Copy each line of the data beneath in which the word "could" appears.

(Dataset entries)
- Opening Delimiter -
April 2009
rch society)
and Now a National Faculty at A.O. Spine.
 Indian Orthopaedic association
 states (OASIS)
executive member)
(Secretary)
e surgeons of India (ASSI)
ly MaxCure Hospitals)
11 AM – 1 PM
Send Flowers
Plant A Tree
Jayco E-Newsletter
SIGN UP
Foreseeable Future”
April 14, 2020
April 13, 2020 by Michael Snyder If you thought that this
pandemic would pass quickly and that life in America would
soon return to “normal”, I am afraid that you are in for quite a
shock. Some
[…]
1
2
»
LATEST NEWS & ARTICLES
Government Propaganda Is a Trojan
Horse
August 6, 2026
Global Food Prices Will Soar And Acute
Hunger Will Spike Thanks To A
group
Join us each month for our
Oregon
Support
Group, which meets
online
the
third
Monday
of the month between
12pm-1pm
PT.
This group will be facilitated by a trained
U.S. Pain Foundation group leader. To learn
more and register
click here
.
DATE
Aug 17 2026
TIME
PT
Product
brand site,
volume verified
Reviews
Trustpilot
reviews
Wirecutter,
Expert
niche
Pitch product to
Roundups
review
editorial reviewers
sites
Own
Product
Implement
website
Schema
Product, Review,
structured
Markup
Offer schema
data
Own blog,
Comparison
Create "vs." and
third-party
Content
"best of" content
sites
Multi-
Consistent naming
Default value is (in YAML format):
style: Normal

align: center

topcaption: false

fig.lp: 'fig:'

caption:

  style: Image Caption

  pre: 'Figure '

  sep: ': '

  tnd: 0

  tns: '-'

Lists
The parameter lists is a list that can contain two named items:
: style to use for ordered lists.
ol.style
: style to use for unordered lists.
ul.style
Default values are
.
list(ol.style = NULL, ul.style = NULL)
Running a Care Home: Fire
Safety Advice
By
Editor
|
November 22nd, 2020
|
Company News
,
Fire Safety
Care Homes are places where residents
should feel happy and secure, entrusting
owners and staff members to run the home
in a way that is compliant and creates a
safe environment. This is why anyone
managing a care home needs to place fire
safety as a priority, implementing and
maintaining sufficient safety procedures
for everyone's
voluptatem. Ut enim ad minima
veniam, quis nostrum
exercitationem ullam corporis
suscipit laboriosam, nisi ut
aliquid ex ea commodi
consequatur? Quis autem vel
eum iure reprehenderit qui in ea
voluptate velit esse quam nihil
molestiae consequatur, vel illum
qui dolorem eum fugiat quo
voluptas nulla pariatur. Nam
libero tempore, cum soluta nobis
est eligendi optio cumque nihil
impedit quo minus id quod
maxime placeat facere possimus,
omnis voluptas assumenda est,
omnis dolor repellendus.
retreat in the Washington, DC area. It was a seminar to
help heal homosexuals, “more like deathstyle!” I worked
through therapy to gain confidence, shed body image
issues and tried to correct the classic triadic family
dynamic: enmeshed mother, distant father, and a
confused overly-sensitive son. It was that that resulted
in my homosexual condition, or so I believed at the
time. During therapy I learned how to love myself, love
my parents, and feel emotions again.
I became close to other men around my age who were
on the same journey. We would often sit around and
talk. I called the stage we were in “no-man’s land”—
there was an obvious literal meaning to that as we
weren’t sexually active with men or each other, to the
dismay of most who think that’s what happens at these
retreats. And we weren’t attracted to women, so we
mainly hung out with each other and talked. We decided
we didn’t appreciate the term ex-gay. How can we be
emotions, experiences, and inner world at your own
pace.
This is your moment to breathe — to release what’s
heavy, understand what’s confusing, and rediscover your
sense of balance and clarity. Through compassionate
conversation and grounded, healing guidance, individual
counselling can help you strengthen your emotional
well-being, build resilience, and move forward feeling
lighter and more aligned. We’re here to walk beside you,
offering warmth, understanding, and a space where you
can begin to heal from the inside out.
- Closing Delimiter -
- Opening Delimiter -
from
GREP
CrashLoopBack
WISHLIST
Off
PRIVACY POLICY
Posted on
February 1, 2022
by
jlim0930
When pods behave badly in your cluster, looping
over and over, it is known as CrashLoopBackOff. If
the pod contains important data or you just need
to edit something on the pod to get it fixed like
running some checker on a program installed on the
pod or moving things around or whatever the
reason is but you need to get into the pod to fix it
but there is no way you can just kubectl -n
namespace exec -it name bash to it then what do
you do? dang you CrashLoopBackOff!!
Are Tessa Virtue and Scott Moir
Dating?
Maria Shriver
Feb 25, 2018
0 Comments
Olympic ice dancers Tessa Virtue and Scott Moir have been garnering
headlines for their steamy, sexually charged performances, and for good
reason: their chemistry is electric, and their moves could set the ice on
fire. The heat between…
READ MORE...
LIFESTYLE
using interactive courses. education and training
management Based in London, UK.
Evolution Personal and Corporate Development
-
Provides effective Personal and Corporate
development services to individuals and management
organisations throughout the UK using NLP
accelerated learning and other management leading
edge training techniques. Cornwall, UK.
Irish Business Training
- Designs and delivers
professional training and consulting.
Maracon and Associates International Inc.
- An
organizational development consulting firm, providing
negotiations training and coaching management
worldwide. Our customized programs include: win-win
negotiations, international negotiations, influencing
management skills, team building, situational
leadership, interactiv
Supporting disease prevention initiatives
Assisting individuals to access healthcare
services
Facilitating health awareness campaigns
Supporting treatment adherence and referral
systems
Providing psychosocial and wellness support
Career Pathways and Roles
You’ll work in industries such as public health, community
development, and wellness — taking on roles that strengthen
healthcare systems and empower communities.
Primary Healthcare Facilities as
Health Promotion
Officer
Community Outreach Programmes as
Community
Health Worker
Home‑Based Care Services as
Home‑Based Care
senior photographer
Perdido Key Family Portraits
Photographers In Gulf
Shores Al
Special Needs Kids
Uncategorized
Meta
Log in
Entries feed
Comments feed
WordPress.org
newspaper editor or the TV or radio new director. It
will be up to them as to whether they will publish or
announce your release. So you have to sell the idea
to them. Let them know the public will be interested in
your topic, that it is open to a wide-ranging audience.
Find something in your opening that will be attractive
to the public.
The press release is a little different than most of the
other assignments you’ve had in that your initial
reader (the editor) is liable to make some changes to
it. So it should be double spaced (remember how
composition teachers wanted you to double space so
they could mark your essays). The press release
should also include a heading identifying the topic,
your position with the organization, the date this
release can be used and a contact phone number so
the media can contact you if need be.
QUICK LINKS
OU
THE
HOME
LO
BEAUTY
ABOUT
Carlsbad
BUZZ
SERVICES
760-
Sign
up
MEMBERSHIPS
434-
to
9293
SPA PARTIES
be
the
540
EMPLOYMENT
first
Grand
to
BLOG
- Closing Delimiter -
» **OUTPUT FOR THIS EXERCISE**:
reason: their chemistry is electric, and their moves could set the ice on
they could mark your essays). The press release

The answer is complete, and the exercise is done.